Mint Chip Ice Cream (from David Lebovitz)
1 cup (250 ml) whole milk3/4 cup (150 g) sugar
2 cups (500 ml) heavy cream
pinch of salt
2 cups packed (80 gr) fresh mint leaves
5 large egg yolks
5 ounces (140 gr) bittersweet or semisweet chocolate, chopped
In a medium saucepan, warm the milk, sugar, 1 cup (250 ml) heavy cream, salt, and mint.
Once the mixture is hot and steaming, remove from heat, cover, and let stand for an hour to infuse the mint flavor.
Remove the mint with a strainer, then press down with a spatula firmly to extract as much mint flavor and color as possible. (You can also use well-washed hands to do it as well, making sure the mixture isn't too hot to safely handle.) Once the flavor is squeezed out, discard the mint.

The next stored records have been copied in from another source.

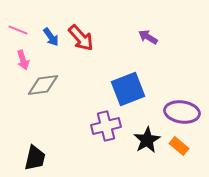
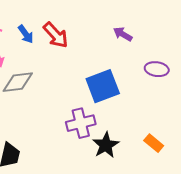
purple ellipse: (182, 112) -> (157, 69), moved, size x0.7
black star: (147, 140) -> (106, 145), moved

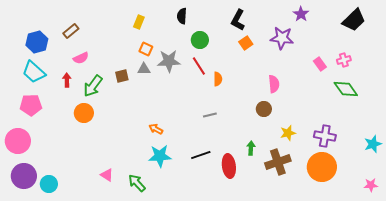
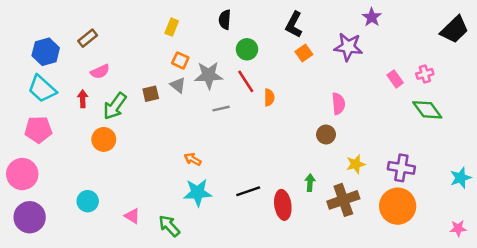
black trapezoid: (354, 20) -> (454, 30), moved
gray triangle: (144, 69) -> (178, 85), turned 40
gray line: (210, 115) -> (221, 109), moved
cyan circle: (49, 184) -> (88, 201), moved

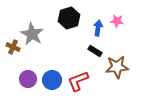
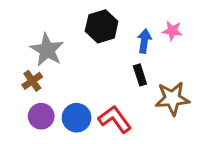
brown cross: (13, 47) -> (32, 81), moved, turned 32
black rectangle: (95, 51) -> (140, 75), turned 40
red L-shape: (78, 81) -> (115, 119), turned 75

Pour the remaining heavy cream into a large bowl and set the strainer over the top.
Rewarm the infused milk. In a separate bowl, whisk together the egg yolks, then slowly pour some of the warm mint mixture into the yolks, whisking constantly, then scrape the warmed yolks back into the saucepan.

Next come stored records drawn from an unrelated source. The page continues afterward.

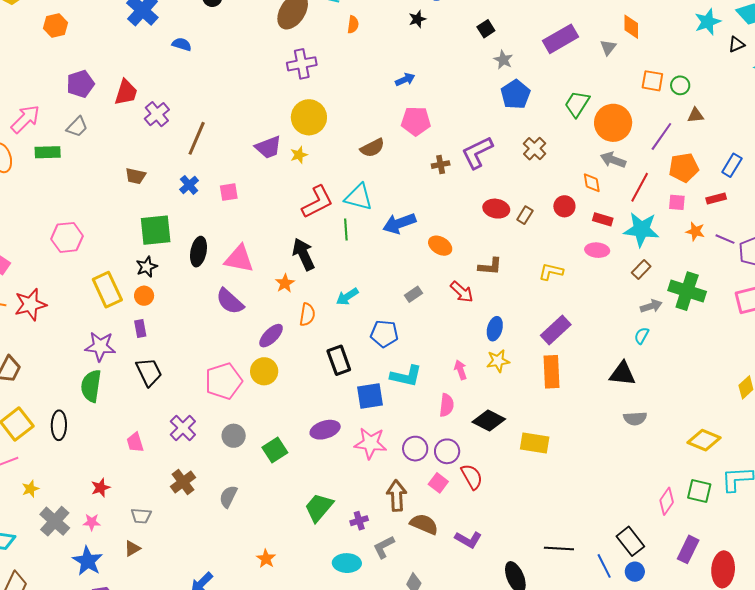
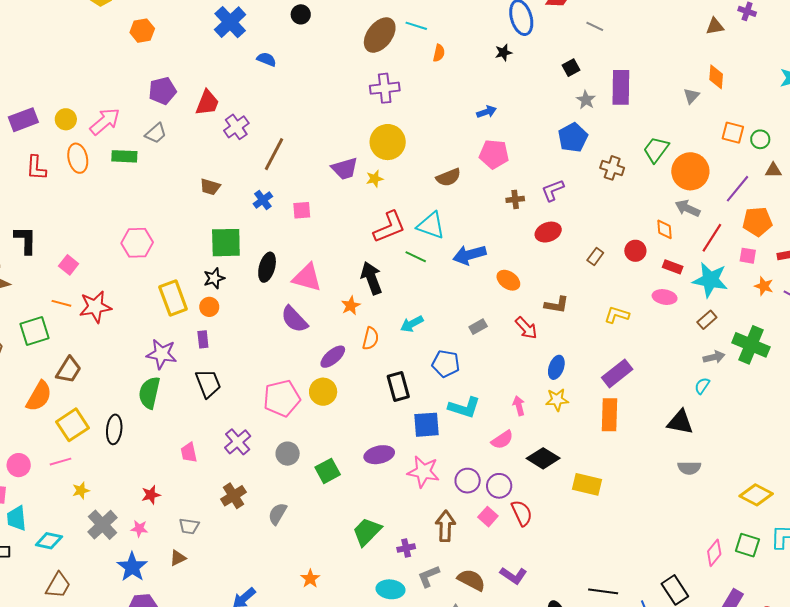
purple rectangle: (561, 39) -> (621, 87), moved, turned -64
blue pentagon: (515, 94) -> (573, 137), moved
brown cross: (535, 149) -> (612, 168), moved, turned -30
purple L-shape: (477, 152) -> (553, 190), size x0.7
red ellipse: (496, 209) -> (548, 232), moved, turned -35
green line: (346, 229) -> (416, 257), turned -65
pink semicircle: (447, 405) -> (502, 440), turned 45
brown semicircle: (424, 524) -> (471, 580), moved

Cook the custard, stirring constantly with a heatproof spatula, until the mixture thickens and coats the spatula. If using an instant read thermometer, it should read around 170ºF (77ºC).
Immediately strain the mixture into the cream, then stir the mixture over an ice bath until cool.
Refrigerate the mixture thoroughly, preferably overnight, then freeze it in your ice cream maker according to the manufacturer's instructions.
While the mixture is freezing, melt the chocolate in a small bowl over a pot of simmering water, or in a microwave oven on low power, stirring until smooth. Place a storage container in the freezer.
When the ice cream in the machine is ready, scribble some of the chocolate into the container, then add a layer of the just-churned ice cream to the container. Scribble melted chocolate over the top of the ice cream, then quickly stir it in, breaking up the chocolate into irregular pieces. Continue layering the ice cream, scribbling more chocolate and stirring as you go.
When finished, cover and freeze until firm.